The Limits of Willpower and the Case for Intervention
If the problem is evolutionary, Hanania asks, can it be solved by willpower or moral suasion? He is skeptical. "It was difficult if not impossible to get fat throughout most of our evolutionary history. Yet people who overeat today end up with health problems," he writes. Just as banning junk food failed to stop the obesity epidemic, he argues that cultural campaigns against phones or for more socializing will likely fail against the tide of human nature. "The only thing that seems to work on a wide scale for people susceptible to being overweight is fiddling with our biology," he notes, pointing to the rise of GLP-1 drugs.
This leads to his most controversial suggestion: perhaps we need a pharmaceutical solution for sociability. "Perhaps we need something similar in this area?" he asks. He even speculates that an uptick in the use of party drugs might be a sign that young people are trying to overcome their natural aversion to social friction. "At some point, societies need to get serious about collapsing fertility," Hanania asserts. "The reason we couldn't stop obesity from increasing before GLP-1 drugs was that the evolutionary impulses towards sloth and overeating are too strong." He suggests that governments could accelerate this by ensuring that any drug improving sociability is covered by national health insurance.
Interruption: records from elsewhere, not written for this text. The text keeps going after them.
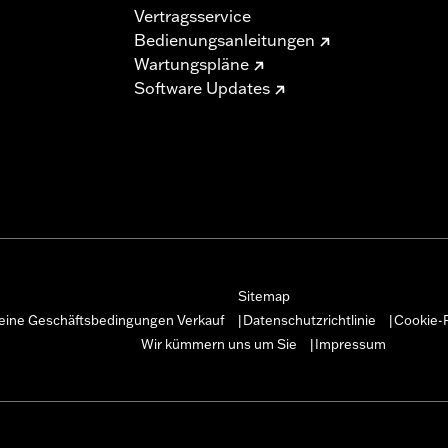
Vertragsservice
Bedienungsanleitungen
Wartungspläne
Software Updates
Sitemap
eine Geschäftsbedingungen Verkauf
Datenschutzrichtlinie
Cookie-R
|
|
Wir kümmern uns um Sie
Impressum
|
This is where the argument faces its steepest climb. While the analogy to obesity is structurally sound, the leap to pharmacological social engineering is a massive ethical and practical hurdle. Critics might argue that this path ignores the root causes of alienation, such as economic precarity or the erosion of third places, in favor of a technological fix. Yet, Hanania's point is that the challenge is so immense that we must be willing to consider options that currently seem radical. "Giving up is unacceptable. But we need to realize the enormity of the challenge," he writes.
Perhaps we need a pharmaceutical solution for sociability, just as we developed drugs to counteract our evolutionary drive to overeat.
Bottom Line
Hanania's most significant contribution is reframing the fertility crisis not as a policy failure but as a biological mismatch, effectively arguing that we are fighting our own evolutionary history. The strongest part of his case is the analogy to obesity, which successfully explains why cultural blame games and minor policy tweaks have failed to reverse the trend. However, the argument's biggest vulnerability lies in its reliance on pharmaceutical intervention as a primary solution, a leap that may overlook the complex social and economic reforms needed to rebuild community. Readers should watch for how this evolutionary lens influences future policy debates, particularly as the search for biological fixes for social problems accelerates.